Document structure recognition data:
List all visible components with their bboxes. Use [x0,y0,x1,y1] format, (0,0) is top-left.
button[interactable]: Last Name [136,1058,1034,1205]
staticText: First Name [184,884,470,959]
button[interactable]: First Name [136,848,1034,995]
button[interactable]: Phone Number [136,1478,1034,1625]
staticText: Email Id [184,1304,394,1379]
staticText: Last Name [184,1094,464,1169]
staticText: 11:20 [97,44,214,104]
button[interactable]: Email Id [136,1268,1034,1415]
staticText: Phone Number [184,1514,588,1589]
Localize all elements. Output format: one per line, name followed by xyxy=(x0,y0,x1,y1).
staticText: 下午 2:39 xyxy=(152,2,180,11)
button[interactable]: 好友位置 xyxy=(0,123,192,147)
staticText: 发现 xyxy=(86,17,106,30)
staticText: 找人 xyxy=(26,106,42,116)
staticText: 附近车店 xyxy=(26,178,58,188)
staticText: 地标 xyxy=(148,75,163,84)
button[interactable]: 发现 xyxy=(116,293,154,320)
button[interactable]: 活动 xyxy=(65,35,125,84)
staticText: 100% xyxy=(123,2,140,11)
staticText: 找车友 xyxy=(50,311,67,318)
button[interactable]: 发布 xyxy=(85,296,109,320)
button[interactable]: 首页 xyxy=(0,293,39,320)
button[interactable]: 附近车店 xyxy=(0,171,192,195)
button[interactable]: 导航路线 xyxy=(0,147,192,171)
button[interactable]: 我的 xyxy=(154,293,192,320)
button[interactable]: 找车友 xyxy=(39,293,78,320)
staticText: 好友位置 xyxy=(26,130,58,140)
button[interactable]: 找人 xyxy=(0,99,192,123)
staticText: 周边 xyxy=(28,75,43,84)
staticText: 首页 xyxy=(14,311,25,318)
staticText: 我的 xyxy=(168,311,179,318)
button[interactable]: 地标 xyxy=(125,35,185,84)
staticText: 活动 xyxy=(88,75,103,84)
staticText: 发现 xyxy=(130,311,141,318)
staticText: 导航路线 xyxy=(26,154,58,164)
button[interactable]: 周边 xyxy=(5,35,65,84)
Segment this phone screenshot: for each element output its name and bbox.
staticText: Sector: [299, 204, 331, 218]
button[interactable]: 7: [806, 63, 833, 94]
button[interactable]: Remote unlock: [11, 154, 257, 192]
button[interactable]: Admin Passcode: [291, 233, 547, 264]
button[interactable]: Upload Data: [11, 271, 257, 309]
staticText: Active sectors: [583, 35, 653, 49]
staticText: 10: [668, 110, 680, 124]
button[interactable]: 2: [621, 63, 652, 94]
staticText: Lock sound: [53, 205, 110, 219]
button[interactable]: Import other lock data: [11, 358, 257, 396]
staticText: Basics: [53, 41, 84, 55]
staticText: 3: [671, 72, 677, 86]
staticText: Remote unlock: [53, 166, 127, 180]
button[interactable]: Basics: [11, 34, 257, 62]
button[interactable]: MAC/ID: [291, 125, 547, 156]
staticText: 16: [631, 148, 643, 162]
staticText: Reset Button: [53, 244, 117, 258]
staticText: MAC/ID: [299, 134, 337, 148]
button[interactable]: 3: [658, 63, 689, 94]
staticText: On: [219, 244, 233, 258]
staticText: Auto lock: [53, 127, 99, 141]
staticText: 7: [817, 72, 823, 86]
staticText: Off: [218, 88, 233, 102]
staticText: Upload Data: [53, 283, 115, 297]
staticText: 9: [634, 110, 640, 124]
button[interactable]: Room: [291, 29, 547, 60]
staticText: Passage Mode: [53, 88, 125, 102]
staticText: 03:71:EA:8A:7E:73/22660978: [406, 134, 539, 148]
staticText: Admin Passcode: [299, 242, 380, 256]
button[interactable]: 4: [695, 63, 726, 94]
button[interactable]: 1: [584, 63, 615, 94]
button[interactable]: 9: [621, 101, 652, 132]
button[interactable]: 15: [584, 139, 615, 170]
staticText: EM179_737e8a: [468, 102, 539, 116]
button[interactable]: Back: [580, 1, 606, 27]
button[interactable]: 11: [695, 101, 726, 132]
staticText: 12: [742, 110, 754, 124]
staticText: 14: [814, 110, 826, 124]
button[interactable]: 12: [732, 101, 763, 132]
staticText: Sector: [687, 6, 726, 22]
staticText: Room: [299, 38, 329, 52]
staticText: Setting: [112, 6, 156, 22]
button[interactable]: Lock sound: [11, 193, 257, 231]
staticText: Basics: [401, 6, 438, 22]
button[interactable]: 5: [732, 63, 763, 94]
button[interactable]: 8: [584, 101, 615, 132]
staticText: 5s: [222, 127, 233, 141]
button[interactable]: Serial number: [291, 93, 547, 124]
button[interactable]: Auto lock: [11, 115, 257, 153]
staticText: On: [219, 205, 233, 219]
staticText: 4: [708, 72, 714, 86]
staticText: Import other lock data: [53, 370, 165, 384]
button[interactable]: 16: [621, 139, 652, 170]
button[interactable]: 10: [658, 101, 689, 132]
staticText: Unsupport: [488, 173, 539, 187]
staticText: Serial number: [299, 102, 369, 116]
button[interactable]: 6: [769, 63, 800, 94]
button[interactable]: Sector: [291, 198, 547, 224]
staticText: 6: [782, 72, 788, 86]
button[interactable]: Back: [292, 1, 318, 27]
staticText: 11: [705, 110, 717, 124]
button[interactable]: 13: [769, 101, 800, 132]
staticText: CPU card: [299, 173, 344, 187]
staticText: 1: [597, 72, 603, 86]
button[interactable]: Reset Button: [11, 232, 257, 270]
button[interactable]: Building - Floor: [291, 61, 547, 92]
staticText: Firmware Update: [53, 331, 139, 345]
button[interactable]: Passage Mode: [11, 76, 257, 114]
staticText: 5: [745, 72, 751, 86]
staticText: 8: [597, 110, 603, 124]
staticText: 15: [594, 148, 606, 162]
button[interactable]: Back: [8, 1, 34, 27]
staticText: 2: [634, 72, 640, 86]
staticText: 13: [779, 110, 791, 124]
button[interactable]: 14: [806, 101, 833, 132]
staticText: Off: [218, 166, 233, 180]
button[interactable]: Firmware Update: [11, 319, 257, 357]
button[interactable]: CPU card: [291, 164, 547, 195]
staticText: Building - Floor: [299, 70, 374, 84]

Task
If a line in the records above holds the string "Import", copy it.

Expected answer
button[interactable]: Import other lock data: [11, 358, 257, 396]
staticText: Import other lock data: [53, 370, 165, 384]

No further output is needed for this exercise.